With the ongoing conversations around AI, the White House recently issued an Executive Order focused on “safe, secure, and trustworthy artificial intelligence.”
Included in the Executive Order are efforts to support workers, noting, “AI is changing America’s jobs and workplaces, offering both the promise of improved productivity but also the dangers of increased workplace surveillance, bias, and job displacement.”
- Develop principles and best practices to mitigate the harms and maximize the benefits of AI for workers by addressing job displacement; labor standards; workplace equity, health, and safety; and data collection. These principles and best practices will benefit workers by providing guidance to prevent employers from undercompensating workers, evaluating job applications unfairly, or impinging on workers’ ability to organize.
- Produce a report on AI’s potential labor-market impacts, and study and identify options for strengthening federal support for workers facing labor disruptions, including from AI.
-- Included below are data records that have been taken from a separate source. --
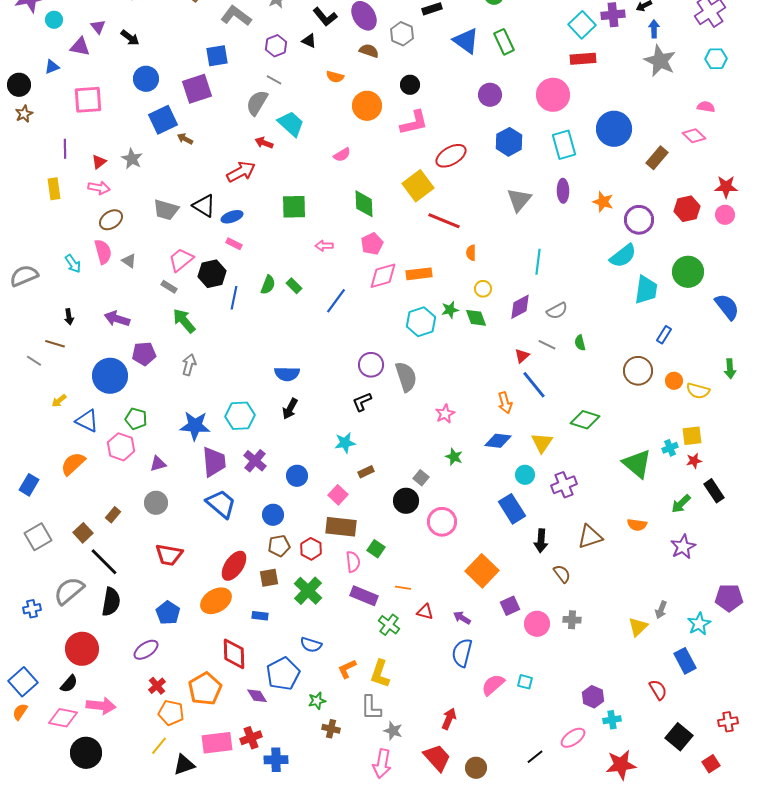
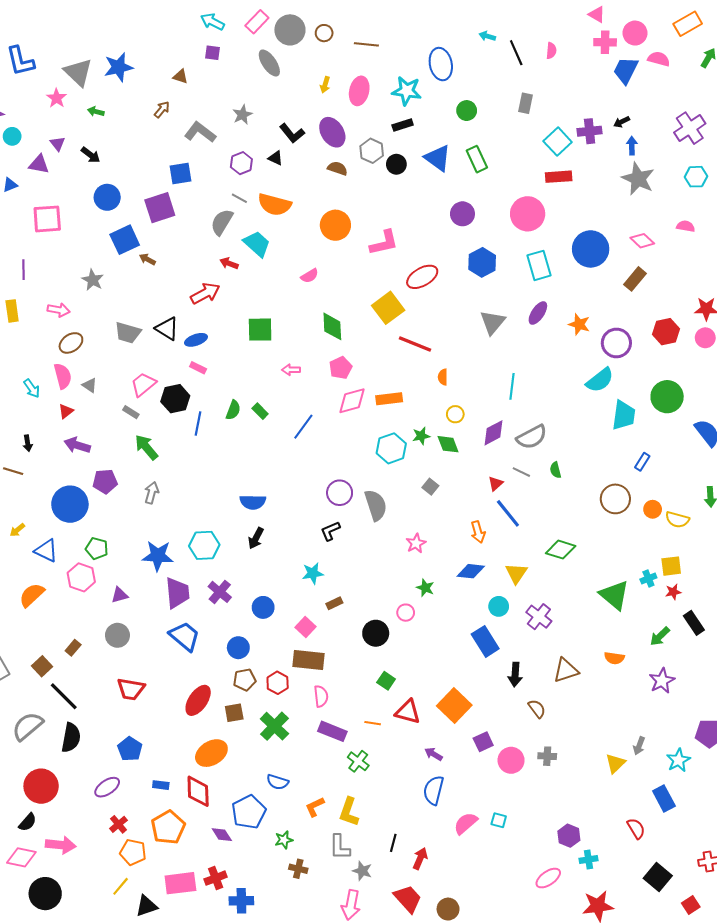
orange semicircle: (335, 77) -> (274, 205), moved, size x1.8
black circle: (410, 85) -> (396, 164), moved
pink diamond: (694, 136) -> (642, 241), moved
red triangle: (99, 162) -> (66, 411), moved
purple ellipse: (563, 191) -> (538, 313), turned 35
gray semicircle: (557, 311) -> (532, 437), size x1.4
gray square: (421, 478) -> (430, 487), moved
purple cross: (564, 485) -> (539, 617), turned -30
pink circle: (442, 522) -> (406, 613), moved, size x0.6
green square: (376, 549) -> (386, 681), moved
orange ellipse: (216, 601) -> (211, 753), moved
red triangle: (425, 612) -> (408, 712), moved, size x1.5
blue rectangle: (260, 616) -> (161, 785), moved
black line: (535, 757) -> (393, 843), moved, turned -36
Response from an Immigrant Advocacy Organization
In a statement, Jina Krause-Vilmar, CEO and president of Upwardly Global, welcomes the White House action, but says, “Let’s be clear. Although emerging AI technologies have potential, they have an inconsistent track record in the field of career guidance. This inconsistency is especially pronounced for immigrants, refugees, and asylees entering the U.S. workforce, as conventional tech solutions for career services fail to meet the unique needs of these populations.”
A recent Upwardly Global report – AI for Impact: How to Thoughtfully Leverage Technology to Deliver on Mission – “points out, these technologies lack cultural competence, fail to adequately recognize skills, demonstrate bias in hiring, and are too expensive,” according to Krause-Vilmar.
She continues, “The consequences of this mismatch carry significant implications for the over two million immigrants, refugees, and asylees who come to the U.S. with professional-level education and experience but find they must work low-wage jobs to survive. Too often, these jobs are fundamentally misaligned with their skills and abilities, leading to financial struggles that affect not only their families but also their broader communities.”
Krause-Vilmar adds, “These outcomes are detrimental to immigrant communities and may also lead to an annual economic loss of up to $10 billion in unrealized tax receipts for the United States.”
Included in the Upwardly Global report:
- Upwardly Global found that 35% of education credentials and 20% of work experience credentials from immigrant or refugee job applicants were misidentified by the AI tool.
- Around 98% of essays written by non-English speakers, or new English speakers, were misidentified as being written by AI by the AI-powered career navigation tool Upwardly Global tested. In contrast, the same tool misidentified only 10% of essays written by native English speakers as being AI-generated.
- In a survey of 1,000 major companies, 93% of current ChatGPT users say they plan to expand their use of ChatGPT.
In testing an AI-powered career navigation tool with 30 resumes from people who previously accessed Upwardly Global’s coaching services, the tool “underperformed on almost every measure.”
The report adds, “Subsequent recommendations for upskilling, training programs, and jobs were therefore ill-suited to the candidates’ actual experiences and education level.”
Among the examples offered in the report, “A candidate from Turkey with a Ph.D. in economics and 10 years of experience in financial analysis, data analysis, and machine learning was recommended for an introductory course on probability and statistics.”
Upwardly Global is “taking a long-term approach and investing in making digital technology a core part of its internal competency.”
Among issues and actions to be addressed:
- Clarify job seekers’ most crucial needs and identifying AI tools that can best address those needs.
- AI tools designed for supporting career navigation must be able to recognize and evaluate non-U.S. experience as well as they do for U.S.-centered experience.
- Ideally, an external AI tool would also seamlessly connect with our own internal database to automate the flow of information about users’ experiences with the tool.
- Share learnings of emerging new technologies with the industry so that we all rise together.